At CVPR this week, Andrej Karpathy, senior director of AI at Tesla, unveiled the in-house supercomputer the automaker is using to train deep neural networks for Autopilot and self-driving capabilities. The cluster uses 720 nodes of 8x NVIDIA A100 Tensor Core GPUs (5,760 GPUs total) to achieve an industry-leading 1.8 exaflops of performance.
“This is a really incredible supercomputer,” Karpathy said. “I actually believe that in terms of flops, this is roughly the No. 5 supercomputer in the world.”
With unprecedented levels of compute for the automotive industry at the center of its development cycle, Tesla is making it possible for autonomous vehicle engineers to do their life’s work efficiently and at the cutting edge.
NVIDIA A100 GPUs deliver acceleration at every scale to power the world’s highest-performing data centers. Powered by the NVIDIA Ampere Architecture, the A100 GPU provides up to 20x higher performance over the prior generation and can be partitioned into seven GPU instances to dynamically adjust to shifting demands.
The GPU cluster is part of Tesla’s vertically integrated autonomous driving approach, which uses more than 1 million cars already driving on the road to refine and build new features for continuous improvement.
From the Car to the Data Center
Tesla’s cyclical development begins in the car. A deep neural network running in “shadow mode” quietly perceives and makes predictions while the car is driving without actually controlling the vehicle.
These predictions are recorded, and any mistakes or misidentifications are logged. Tesla engineers then use these instances to create a training dataset of difficult and diverse scenarios to refine the DNN.
The result is a collection of roughly 1 million 10-second clips recorded at 36 frames per second, totaling a whopping 1.5 petabytes of data. The DNN is then run through these scenarios in the data center over and over until it operates without a mistake. Finally, it’s sent back to the vehicle and begins the process again.
Karpathy said training a DNN in this manner and on such a large amount of data requires “a huge amount of compute,” which led Tesla to build and deploy the current generation supercomputer with high-performance A100 GPUs.
Continuous Iteration
In addition to comprehensive training, Tesla’s supercomputer gives autonomous vehicle engineers the performance needed to experiment and iterate in the development process.

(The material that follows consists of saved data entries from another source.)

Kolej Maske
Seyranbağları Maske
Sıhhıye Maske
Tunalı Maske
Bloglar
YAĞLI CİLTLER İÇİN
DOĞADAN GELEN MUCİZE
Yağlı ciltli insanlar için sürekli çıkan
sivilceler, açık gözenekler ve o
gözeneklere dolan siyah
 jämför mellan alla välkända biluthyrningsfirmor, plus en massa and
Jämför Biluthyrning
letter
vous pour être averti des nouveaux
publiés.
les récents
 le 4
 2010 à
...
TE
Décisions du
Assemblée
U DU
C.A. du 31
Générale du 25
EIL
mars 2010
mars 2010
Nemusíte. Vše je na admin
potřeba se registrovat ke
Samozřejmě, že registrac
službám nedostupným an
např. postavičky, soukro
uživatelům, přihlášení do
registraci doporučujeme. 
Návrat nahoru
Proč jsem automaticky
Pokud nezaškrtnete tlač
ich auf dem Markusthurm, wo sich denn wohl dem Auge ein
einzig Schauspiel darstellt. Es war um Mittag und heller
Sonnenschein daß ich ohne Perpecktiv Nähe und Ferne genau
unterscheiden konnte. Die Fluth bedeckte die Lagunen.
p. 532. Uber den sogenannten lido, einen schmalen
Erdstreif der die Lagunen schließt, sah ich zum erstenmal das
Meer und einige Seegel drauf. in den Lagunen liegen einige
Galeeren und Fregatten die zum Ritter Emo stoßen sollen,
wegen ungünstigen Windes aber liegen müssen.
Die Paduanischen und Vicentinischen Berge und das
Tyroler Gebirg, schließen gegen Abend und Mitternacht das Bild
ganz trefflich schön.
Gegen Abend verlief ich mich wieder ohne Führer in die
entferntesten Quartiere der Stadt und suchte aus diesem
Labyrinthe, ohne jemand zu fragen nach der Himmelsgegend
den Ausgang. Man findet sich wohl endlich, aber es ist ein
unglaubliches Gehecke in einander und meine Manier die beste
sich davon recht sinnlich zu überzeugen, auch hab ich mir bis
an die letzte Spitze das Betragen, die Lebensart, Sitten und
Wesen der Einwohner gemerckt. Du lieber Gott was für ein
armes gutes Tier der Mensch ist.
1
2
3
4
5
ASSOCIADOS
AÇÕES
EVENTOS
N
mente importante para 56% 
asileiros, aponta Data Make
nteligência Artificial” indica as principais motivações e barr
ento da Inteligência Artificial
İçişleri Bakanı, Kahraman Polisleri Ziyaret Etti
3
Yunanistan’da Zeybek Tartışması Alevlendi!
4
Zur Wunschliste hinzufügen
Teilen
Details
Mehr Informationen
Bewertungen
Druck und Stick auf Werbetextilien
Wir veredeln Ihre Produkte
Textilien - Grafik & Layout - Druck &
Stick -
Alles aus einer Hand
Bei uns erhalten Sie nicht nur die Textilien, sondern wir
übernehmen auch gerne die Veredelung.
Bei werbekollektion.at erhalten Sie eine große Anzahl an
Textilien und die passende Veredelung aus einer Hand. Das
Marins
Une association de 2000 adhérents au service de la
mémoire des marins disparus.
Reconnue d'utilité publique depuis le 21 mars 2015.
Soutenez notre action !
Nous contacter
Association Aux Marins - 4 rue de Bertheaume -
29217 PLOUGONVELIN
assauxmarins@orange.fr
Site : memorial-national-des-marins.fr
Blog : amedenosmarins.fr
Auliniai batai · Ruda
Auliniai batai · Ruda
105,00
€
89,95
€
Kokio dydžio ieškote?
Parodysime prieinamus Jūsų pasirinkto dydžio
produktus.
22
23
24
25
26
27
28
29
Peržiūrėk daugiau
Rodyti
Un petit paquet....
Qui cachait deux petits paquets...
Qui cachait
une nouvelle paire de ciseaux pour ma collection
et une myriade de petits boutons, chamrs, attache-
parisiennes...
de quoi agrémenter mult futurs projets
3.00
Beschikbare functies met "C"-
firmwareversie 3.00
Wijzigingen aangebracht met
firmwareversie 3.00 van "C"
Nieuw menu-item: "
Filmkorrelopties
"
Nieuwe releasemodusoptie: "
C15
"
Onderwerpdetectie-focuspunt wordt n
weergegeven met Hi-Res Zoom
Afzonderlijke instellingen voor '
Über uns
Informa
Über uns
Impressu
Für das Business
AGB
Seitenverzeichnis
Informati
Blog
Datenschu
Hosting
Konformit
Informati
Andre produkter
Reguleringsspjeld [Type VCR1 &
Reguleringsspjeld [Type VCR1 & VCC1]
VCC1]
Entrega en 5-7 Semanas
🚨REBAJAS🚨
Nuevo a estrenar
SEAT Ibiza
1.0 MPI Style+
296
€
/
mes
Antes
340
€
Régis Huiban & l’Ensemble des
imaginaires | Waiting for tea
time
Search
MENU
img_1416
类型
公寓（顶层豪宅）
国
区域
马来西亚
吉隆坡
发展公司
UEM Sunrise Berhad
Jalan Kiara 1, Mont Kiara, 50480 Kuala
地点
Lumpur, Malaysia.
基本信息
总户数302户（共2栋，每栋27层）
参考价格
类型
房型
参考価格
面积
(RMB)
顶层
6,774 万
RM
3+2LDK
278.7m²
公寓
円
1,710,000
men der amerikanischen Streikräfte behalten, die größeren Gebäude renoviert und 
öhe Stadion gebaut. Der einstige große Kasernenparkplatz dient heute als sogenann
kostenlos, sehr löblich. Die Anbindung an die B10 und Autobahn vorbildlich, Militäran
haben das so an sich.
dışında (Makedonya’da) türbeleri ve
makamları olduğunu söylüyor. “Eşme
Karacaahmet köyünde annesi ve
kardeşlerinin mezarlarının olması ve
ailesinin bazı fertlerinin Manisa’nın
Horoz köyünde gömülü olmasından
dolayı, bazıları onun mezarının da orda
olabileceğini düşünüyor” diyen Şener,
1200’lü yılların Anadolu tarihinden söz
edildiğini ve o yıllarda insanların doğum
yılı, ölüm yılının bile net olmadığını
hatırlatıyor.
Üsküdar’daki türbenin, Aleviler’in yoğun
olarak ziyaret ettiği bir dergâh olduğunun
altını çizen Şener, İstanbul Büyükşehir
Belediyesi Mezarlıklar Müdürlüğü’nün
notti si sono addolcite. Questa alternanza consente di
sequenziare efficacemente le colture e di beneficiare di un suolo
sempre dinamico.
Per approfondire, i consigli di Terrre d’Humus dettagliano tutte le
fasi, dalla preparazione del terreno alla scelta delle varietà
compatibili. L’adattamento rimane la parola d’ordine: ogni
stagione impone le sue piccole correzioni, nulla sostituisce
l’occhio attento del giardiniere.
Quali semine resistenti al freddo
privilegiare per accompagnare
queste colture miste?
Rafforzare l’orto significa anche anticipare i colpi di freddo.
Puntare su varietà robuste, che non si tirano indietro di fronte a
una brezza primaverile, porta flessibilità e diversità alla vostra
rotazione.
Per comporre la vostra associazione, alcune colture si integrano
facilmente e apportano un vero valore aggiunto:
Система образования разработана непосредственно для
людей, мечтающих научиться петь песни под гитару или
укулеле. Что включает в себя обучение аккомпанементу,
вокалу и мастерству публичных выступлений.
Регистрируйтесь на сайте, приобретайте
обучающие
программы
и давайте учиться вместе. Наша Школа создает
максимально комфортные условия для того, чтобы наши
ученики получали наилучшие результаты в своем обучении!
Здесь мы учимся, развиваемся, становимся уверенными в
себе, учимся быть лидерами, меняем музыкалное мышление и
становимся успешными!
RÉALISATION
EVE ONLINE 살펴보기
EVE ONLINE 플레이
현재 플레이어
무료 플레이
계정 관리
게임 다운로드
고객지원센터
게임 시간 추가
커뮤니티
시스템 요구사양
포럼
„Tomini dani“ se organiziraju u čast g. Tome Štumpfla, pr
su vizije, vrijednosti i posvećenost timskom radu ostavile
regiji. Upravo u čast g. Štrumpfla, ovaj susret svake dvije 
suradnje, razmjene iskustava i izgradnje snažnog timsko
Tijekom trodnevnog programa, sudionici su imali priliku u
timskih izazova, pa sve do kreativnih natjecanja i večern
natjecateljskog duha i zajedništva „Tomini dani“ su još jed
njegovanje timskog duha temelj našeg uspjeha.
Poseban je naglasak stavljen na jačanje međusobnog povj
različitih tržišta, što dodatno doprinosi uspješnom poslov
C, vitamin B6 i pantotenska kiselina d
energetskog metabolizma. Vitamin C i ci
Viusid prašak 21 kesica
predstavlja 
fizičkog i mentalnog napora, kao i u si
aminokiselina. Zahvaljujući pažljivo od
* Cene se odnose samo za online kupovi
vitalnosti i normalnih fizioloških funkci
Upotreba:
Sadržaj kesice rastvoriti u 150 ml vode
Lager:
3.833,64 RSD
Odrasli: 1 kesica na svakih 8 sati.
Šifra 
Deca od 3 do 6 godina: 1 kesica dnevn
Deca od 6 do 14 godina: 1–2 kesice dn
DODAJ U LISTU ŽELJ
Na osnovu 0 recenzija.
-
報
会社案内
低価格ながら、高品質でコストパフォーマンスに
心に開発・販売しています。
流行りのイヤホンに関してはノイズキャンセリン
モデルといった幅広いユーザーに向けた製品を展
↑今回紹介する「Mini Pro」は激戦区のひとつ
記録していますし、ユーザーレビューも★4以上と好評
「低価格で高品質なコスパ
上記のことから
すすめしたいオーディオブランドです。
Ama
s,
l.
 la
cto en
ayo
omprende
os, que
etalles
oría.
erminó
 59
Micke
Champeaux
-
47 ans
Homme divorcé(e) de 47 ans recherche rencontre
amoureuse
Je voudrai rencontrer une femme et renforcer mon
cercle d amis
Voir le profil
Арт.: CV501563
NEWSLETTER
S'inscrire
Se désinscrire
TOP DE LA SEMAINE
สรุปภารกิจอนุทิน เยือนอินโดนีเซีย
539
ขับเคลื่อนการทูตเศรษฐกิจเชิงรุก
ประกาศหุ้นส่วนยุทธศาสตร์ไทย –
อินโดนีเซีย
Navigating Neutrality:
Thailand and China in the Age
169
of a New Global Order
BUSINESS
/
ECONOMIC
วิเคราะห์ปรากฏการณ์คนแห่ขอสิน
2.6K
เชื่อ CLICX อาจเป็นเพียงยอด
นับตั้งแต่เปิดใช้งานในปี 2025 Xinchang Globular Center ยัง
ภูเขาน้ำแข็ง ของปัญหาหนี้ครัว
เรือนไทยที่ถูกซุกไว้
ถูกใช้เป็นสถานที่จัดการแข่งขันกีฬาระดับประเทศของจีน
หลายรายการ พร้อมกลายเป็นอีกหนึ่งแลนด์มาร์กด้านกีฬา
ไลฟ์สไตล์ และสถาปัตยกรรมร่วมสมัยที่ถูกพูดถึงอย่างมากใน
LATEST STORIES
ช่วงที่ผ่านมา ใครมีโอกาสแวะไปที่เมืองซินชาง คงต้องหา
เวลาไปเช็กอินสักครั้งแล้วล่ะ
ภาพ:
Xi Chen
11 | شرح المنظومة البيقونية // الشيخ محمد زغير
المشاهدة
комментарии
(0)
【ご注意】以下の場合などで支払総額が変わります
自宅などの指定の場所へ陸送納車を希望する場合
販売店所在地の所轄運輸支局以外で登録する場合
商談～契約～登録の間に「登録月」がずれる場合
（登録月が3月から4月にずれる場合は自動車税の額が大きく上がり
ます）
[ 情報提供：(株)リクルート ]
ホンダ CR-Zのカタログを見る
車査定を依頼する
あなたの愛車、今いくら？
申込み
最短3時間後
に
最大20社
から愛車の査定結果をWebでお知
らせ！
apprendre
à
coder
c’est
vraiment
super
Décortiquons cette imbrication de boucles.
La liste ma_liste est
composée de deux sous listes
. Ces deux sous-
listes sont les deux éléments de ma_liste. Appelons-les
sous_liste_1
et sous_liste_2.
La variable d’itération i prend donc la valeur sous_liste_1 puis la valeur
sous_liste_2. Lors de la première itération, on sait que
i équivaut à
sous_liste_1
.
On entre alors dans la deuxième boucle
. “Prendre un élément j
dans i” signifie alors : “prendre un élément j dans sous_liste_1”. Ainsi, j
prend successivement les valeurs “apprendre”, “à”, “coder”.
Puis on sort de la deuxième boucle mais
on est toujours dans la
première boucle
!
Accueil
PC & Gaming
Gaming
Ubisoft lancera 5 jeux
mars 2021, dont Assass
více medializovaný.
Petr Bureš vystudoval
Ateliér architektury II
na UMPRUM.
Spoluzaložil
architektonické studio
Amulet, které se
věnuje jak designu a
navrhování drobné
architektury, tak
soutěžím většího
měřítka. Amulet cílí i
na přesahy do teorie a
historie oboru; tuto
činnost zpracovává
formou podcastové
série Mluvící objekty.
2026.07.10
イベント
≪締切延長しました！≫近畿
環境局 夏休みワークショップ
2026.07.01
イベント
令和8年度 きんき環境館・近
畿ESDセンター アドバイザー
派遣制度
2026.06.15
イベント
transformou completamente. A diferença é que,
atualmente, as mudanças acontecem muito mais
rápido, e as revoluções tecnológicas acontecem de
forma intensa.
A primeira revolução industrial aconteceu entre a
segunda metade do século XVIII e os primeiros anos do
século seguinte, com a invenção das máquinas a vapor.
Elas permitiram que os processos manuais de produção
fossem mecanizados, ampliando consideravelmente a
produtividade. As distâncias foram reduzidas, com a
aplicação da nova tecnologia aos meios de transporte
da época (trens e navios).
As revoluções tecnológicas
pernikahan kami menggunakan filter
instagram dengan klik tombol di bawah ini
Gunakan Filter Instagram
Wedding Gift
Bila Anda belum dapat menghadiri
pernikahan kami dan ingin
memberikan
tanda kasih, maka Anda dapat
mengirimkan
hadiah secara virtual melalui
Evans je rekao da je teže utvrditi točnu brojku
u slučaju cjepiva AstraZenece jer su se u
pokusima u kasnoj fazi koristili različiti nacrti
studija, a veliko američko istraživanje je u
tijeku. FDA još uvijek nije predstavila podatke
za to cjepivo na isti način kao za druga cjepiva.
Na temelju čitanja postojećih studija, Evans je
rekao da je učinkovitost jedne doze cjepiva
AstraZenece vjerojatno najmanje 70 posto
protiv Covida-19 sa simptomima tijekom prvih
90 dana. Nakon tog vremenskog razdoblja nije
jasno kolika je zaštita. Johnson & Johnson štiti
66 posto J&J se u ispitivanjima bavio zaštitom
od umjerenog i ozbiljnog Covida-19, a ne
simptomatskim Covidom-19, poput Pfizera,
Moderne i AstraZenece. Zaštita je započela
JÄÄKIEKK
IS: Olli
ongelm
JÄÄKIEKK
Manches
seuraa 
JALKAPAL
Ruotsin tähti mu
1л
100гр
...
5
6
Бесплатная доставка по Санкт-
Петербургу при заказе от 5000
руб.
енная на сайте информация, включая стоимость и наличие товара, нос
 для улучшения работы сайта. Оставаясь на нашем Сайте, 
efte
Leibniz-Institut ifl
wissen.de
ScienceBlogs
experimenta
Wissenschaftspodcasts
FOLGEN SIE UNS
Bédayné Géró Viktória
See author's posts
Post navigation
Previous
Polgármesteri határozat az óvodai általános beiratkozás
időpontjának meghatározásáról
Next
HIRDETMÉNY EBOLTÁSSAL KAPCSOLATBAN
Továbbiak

Karpathy said the current DNN structure the automaker is deploying allows a team of 20 engineers to work on a single network at once, isolating different features for parallel development.
These DNNs can then be run through training datasets at speeds faster than what has been previously possible for rapid iteration.
“Computer vision is the bread and butter of what we do and enables Autopilot. For that to work, you need to train a massive neural network and experiment a lot,” Karpathy said. “That’s why we’ve invested a lot into the compute.”